Here's what it's trying to show us. That the people who wreck their life are not just the worst of us, but the very best of us. No one is immune from these things. You are not immune from these things. This is why Peter warns us in 1st Peter 5:8.
Be sober minded, be watchful for your adversary. The devil prowls around like a roaring lion seeking someone to devour.
Just watch National Geographic. Who does the lion go for first that person that's alone or that animal that's alone, you alone is the wrong tool for the task of keeping your heart. You alone are not up to the task because it's not an individual sport. It's more than a one person job. It actually takes a team to do it.
So Genesis 2:18 warns us, it is not good that man should be alone. The task cannot be done alone because the task requires God's people. It requires people like you need people in your life to do this task. And here's the great news. God has given you the tool that you need for the task because he has given you the church.
He's given you a local church. Now think about the storyline of the Bible. Even before there was the sin of our first parents in Genesis 3, God had a plan. And God's plan was a rescue plan. His plan was to fix what sin had broken and to straighten out what sin had been.
His plan was to save not just a person, but a people. And then those people that he would save, he's going to gather them into local churches so that they would do life together. That has been God's plans from day one. I'm going to save a people. Those people are going to assemble and gather in local churches, just like Stonegate, just like First Baptist, Midlothian, just like Midlothian Bible Church and the various churches around here that God's people would gather together, these redeemed rescue people in churches just like that.

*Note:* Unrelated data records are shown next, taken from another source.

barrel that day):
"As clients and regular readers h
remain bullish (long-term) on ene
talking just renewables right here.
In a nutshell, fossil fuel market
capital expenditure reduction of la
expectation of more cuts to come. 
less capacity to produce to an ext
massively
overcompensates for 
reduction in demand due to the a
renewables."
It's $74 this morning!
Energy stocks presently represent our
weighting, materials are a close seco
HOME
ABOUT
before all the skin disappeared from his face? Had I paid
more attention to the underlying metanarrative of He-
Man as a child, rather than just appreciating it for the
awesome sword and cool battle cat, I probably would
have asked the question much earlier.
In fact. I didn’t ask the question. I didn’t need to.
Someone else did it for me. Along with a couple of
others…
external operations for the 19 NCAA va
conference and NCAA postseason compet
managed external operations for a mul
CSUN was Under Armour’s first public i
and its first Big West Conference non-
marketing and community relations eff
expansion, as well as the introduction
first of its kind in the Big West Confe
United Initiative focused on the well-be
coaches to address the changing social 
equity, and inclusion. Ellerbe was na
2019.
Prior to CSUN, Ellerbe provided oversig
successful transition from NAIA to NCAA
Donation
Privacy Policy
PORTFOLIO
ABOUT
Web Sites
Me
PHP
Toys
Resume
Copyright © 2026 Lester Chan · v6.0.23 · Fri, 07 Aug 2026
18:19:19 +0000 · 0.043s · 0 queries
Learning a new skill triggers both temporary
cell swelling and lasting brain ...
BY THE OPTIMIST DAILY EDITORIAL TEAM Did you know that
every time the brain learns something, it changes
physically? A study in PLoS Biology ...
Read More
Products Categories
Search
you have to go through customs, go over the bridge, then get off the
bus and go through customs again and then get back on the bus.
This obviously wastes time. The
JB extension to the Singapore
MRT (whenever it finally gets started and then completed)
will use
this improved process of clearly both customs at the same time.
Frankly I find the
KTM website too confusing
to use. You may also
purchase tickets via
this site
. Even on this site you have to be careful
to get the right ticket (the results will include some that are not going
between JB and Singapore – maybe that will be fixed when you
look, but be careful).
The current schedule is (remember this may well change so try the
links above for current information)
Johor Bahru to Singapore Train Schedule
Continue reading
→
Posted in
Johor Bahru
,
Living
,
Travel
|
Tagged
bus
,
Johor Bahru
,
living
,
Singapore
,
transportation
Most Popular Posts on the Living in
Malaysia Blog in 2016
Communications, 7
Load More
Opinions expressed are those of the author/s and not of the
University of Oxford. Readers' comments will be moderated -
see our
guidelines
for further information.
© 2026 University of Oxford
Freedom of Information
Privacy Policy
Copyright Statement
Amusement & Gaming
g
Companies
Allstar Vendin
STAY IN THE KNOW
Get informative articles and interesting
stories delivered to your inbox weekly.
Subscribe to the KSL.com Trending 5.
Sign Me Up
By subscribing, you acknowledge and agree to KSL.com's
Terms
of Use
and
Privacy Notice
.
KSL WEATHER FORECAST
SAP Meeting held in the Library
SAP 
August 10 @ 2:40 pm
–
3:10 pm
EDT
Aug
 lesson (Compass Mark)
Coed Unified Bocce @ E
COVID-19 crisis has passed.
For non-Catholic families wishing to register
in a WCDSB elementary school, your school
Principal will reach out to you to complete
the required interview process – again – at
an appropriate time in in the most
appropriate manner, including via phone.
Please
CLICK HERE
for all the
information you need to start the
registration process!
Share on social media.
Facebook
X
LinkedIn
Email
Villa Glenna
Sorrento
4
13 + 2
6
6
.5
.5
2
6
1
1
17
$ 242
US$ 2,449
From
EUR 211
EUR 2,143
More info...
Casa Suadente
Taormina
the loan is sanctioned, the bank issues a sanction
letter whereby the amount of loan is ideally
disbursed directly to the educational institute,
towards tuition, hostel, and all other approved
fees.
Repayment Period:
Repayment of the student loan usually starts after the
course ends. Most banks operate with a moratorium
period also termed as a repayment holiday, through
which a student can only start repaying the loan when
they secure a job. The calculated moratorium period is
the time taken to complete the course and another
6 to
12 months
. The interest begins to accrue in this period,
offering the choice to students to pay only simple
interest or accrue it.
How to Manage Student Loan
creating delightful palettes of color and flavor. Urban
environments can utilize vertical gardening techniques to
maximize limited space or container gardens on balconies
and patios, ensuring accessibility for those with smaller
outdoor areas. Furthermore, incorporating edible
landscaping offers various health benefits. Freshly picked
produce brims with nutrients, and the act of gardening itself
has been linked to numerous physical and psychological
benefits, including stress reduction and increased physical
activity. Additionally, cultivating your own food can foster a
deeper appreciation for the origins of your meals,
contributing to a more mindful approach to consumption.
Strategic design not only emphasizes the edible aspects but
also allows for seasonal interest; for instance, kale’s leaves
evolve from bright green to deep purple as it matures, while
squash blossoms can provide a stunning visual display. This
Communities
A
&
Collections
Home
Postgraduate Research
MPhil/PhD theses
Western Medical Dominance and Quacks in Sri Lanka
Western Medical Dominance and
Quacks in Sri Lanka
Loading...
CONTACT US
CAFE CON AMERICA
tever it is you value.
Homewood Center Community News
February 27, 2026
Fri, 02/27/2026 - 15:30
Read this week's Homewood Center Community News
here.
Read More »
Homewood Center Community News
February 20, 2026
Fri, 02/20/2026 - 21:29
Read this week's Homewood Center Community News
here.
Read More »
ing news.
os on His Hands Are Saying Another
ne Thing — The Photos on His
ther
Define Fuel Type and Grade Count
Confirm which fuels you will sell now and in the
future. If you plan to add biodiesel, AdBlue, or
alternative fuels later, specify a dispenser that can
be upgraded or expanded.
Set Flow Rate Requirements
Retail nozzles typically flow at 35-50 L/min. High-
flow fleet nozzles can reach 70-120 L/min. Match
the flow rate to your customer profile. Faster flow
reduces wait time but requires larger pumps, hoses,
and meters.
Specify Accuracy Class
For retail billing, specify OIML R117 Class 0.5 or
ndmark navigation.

This is why when you read the Bible, you're going to find that the Scriptures have no concept. It just. It would never occur to anyone in the Bible that a Christian would live a life disconnected from a local church. There's just not a framework to even think about that in the Bible. Because the assumption in the Bible is every Christian is going to have their life tethered to a local church.
Now let me just pause here for a moment because our culture works really hard to convince you otherwise. We live in what you might call an individualistic culture. And that culture is not neutral. That culture is doing things. It's teaching you things.
It's working very hard to disciple you in how it sees the world. And this is one of the ways that our individualistic culture disciples Christians. It convinces Christians that here is how you do life with Jesus. It's you and it's Jesus. The church is optional.
God's people are optional. Really. The only thing you need to do life well, to do this life of keeping your heart well. The only thing you need is you and Jesus. And it's done a very good job in discipling us like this.
There are a lot of Christians who see that work of heart keeping in a very private way. The church is optional. God's people are optional. All I really need is me and the Lord. So I'll do it like this.
Here's how I'll do the work of keeping my heart. I'll read my Bible alone, all by myself. I'll pray all alone, by myself. I'll fast all alone and by myself. I'll practice silence and solitude all alone, by myself.
This is how we think about it. And let me be clear. A life of faith is very personal. But what our culture convinces people of Christians of is that it's private. It's just a me and Jesus thing.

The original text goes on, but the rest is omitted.